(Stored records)
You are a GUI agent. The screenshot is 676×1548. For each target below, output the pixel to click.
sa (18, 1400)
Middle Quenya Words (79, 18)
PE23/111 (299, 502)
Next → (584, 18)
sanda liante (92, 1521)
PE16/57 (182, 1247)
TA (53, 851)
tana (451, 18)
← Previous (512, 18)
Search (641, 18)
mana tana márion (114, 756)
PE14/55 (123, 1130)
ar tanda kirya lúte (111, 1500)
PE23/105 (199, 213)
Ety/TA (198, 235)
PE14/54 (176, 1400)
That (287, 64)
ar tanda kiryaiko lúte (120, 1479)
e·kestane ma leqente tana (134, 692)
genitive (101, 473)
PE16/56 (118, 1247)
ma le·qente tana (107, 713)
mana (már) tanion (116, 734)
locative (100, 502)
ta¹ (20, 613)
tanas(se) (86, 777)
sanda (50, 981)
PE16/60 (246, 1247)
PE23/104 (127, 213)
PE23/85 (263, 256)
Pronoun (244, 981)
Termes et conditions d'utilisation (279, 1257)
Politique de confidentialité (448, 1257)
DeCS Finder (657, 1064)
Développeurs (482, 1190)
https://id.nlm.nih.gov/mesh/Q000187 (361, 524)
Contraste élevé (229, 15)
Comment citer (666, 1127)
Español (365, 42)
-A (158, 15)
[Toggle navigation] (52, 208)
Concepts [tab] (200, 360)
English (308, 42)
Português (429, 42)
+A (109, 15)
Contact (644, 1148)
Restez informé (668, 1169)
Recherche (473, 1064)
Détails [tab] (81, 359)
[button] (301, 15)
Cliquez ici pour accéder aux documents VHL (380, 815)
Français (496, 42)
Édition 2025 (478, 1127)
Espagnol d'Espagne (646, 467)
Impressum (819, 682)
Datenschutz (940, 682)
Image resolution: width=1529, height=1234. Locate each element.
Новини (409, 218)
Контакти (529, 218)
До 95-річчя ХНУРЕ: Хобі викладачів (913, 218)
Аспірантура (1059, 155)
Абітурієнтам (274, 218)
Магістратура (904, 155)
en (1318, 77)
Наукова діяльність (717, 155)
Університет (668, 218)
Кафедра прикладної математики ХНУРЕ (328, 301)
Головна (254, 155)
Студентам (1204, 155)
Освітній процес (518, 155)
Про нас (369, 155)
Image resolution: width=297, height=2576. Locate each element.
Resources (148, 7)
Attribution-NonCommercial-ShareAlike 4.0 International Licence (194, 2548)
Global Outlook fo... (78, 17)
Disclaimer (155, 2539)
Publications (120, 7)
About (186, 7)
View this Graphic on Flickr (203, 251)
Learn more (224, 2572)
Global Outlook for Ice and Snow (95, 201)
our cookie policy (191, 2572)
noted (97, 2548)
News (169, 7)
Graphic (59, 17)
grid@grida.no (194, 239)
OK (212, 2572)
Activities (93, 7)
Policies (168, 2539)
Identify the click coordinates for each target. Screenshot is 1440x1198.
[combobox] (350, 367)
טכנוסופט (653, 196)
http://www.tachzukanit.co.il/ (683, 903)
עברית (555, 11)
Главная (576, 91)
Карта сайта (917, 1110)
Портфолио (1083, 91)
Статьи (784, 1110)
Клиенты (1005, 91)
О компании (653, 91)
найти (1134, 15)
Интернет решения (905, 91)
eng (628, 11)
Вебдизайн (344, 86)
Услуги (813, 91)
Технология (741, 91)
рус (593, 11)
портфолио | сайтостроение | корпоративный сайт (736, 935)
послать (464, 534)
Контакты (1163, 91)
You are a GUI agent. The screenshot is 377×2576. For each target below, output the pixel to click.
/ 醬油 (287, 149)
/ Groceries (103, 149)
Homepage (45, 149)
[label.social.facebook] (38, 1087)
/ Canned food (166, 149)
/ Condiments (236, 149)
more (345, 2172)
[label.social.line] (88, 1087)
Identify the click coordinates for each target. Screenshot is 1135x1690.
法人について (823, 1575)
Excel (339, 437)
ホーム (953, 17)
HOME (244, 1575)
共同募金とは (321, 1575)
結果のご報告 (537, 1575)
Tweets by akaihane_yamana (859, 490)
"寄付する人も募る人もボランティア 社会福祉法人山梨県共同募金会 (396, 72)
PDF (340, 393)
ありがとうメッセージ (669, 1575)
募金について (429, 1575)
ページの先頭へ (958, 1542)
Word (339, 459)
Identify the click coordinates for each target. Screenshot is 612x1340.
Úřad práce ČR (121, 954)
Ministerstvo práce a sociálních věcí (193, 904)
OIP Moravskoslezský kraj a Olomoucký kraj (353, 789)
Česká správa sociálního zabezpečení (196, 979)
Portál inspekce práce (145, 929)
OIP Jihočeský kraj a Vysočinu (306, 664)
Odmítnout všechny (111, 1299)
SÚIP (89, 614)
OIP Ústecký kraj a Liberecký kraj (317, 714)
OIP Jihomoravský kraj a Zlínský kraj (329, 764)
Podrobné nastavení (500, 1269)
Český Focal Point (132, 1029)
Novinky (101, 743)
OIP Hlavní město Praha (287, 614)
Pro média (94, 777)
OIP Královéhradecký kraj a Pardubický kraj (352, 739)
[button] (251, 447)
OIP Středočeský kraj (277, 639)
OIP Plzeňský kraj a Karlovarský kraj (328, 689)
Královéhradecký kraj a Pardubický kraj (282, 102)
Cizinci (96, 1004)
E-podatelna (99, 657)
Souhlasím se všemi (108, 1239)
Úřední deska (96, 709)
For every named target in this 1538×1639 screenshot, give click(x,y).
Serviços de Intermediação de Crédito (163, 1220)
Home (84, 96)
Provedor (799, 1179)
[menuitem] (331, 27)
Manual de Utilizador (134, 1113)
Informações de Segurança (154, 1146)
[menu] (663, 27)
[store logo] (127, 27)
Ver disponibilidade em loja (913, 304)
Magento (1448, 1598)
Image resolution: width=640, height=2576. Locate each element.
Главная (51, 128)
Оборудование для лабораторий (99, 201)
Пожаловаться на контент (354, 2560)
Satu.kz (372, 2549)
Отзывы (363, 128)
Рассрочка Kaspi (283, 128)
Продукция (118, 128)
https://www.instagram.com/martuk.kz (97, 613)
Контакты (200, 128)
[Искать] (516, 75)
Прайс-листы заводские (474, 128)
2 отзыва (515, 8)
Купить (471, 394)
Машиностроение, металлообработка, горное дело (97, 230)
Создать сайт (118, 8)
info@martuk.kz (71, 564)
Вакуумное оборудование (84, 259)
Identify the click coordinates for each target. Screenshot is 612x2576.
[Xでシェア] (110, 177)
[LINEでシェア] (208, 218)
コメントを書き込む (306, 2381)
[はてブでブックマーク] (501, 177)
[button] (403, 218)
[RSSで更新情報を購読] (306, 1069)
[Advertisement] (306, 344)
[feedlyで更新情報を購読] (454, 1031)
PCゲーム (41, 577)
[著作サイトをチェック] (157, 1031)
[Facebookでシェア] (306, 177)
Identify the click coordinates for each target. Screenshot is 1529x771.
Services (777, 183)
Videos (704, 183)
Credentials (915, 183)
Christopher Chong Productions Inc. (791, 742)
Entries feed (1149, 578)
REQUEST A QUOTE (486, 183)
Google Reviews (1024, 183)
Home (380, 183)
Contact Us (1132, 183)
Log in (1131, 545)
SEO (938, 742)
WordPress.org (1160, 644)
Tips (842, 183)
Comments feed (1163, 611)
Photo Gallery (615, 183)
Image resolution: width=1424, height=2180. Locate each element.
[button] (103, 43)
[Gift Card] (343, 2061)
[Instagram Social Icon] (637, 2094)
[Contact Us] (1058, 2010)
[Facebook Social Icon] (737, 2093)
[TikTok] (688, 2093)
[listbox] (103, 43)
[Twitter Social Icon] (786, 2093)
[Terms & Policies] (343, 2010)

* **EXERCISE REQUIREMENTS**:
Look back at the entries above. Retype the line with "food (166, 149)", the line with "Screenshot is 612x1340.", and all lines in between.

* **FINISHED EXERCISE**:
/ Canned food (166, 149)
/ Condiments (236, 149)
more (345, 2172)
[label.social.line] (88, 1087)
Identify the click coordinates for each target. Screenshot is 1135x1690.
法人について (823, 1575)
Excel (339, 437)
ホーム (953, 17)
HOME (244, 1575)
共同募金とは (321, 1575)
結果のご報告 (537, 1575)
Tweets by akaihane_yamana (859, 490)
"寄付する人も募る人もボランティア 社会福祉法人山梨県共同募金会 (396, 72)
PDF (340, 393)
ありがとうメッセージ (669, 1575)
募金について (429, 1575)
ページの先頭へ (958, 1542)
Word (339, 459)
Identify the click coordinates for each target. Screenshot is 612x1340.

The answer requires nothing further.